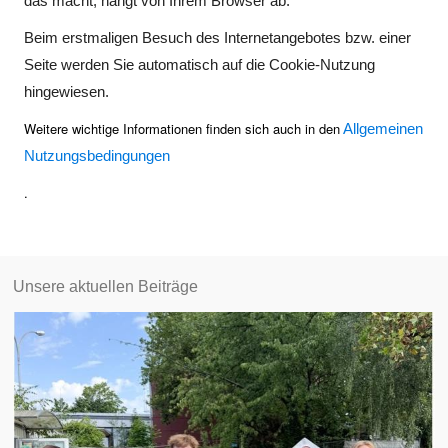
das macht, hängt von Ihrem Browser ab.
Beim erstmaligen Besuch des Internetangebotes bzw. einer
Seite werden Sie automatisch auf die Cookie-Nutzung
hingewiesen.
Weitere wichtige Informationen finden sich auch in den
Allgemeinen
Nutzungsbedingungen
.
Unsere aktuellen Beiträge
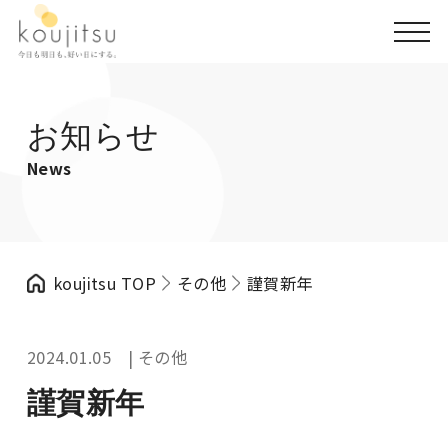
お知らせ
News
koujitsu TOP
その他
謹賀新年
2024.01.05 | その他
謹賀新年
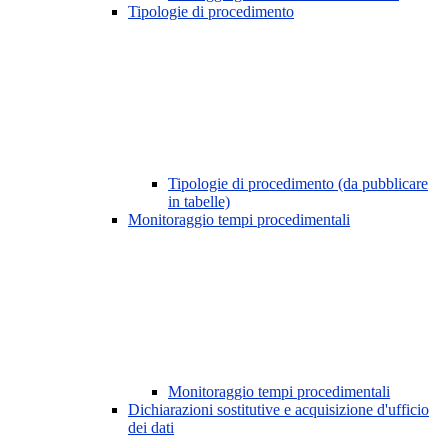
Tipologie di procedimento
Tipologie di procedimento (da pubblicare
in tabelle)
Monitoraggio tempi procedimentali
Monitoraggio tempi procedimentali
Dichiarazioni sostitutive e acquisizione d'ufficio
dei dati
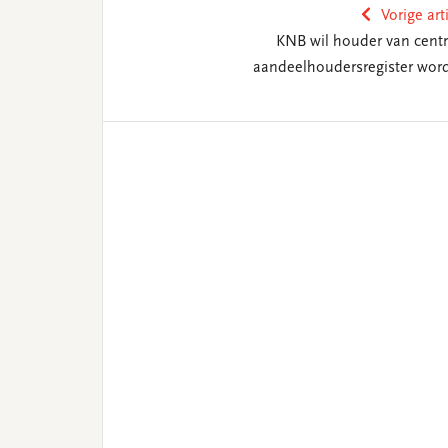
Vorige art
KNB wil houder van centr
aandeelhoudersregister wor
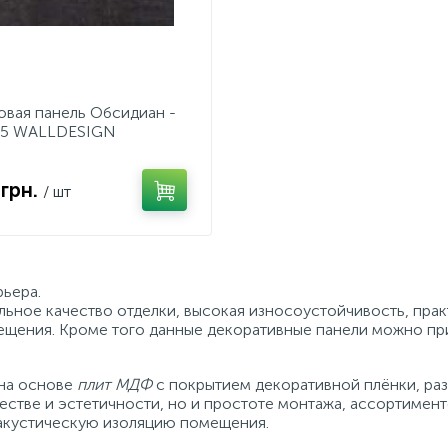
овая панель Обсидиан -
5 WALLDESIGN
 грн.
/ шт
рьера.
ьное качество отделки, высокая износоустойчивость, прак
ещения. Кроме того данные декоративные панели можно при
на основе
плит МДФ
с покрытием декоративной плёнки, раз
честве и эстетичности, но и простоте монтажа, ассортимен
акустическую изоляцию помещения.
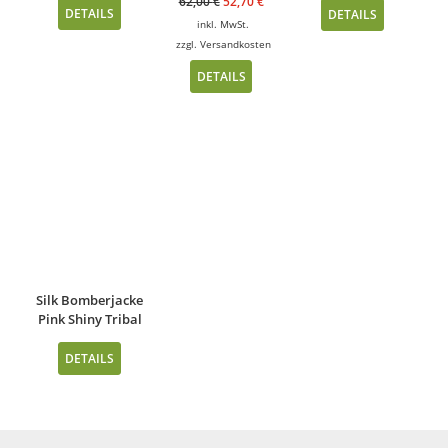
62,00
€
52,70
€
DETAILS
DETAILS
inkl. MwSt.
zzgl.
Versandkosten
DETAILS
Silk Bomberjacke
Pink Shiny Tribal
DETAILS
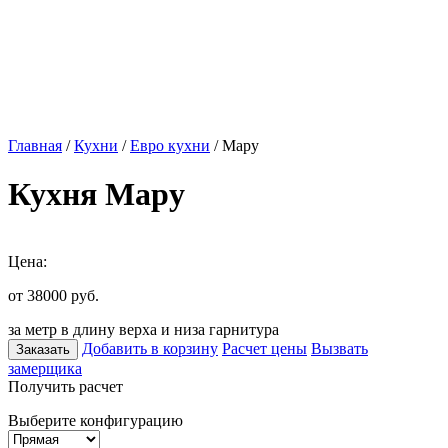
Главная
/
Кухни
/
Евро кухни
/ Мару
Кухня Мару
Цена:
от 38000
руб.
за метр в длину верха и низа гарнитура
Добавить в корзину
Расчет цены
Вызвать
Заказать
замерщика
Получить расчет
Выберите конфигурацию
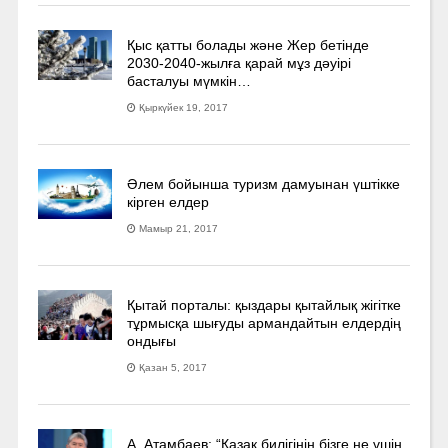
Қыс қатты болады және Жер бетінде
2030-2040­-жылға қарай мұз дәуірі
басталуы мүмкін…
Қыркүйек 19, 2017
Әлем бойынша туризм дамуынан үштікке
кірген елдер
Мамыр 21, 2017
Қытай порталы: қыздары қытайлық жігітке
тұрмысқа шығуды армандайтын елдердің
ондығы
Қазан 5, 2017
А. Атамбаев: “Қазақ билігінің бізге не үшін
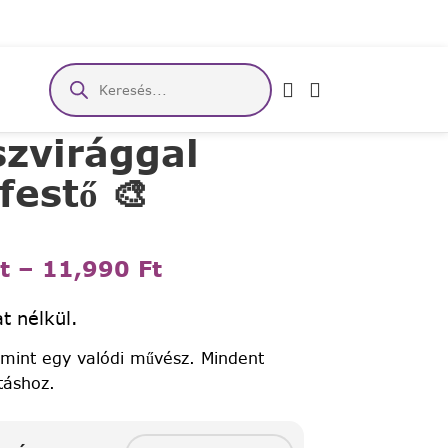
zvirággal
festő 🎨
t
–
11,990
Ft
t nélkül.
 mint egy valódi művész. Mindent
táshoz.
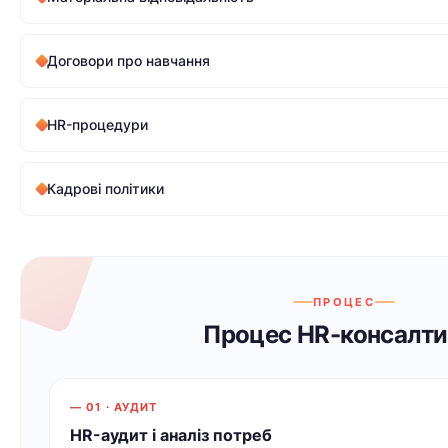
Договори про навчання
HR-процедури
Кадрові політики
ПРОЦЕС
Процес HR-консалти
— 01 · АУДИТ
HR-аудит і аналіз потреб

────────────────

Leave the pictures out and restate exactly the lines from the one that has "Қыркүйек 19, 2017" through the final line of the entries above, both ends included.

_WRITTEN ANSWER_.
Қыркүйек 19, 2017
Әлем бойынша туризм дамуынан үштікке
кірген елдер
Мамыр 21, 2017
Қытай порталы: қыздары қытайлық жігітке
тұрмысқа шығуды армандайтын елдердің
ондығы
Қазан 5, 2017
А. Атамбаев: “Қазақ билігінің бізге не үшін
zvirággal
festő 🎨
t
–
11,990
Ft
t nélkül.
 mint egy valódi művész. Mindent
táshoz.
Договори про навчання
HR-процедури
Кадрові політики
ПРОЦЕС
Процес HR-консалти
— 01 · АУДИТ
HR-аудит і аналіз потреб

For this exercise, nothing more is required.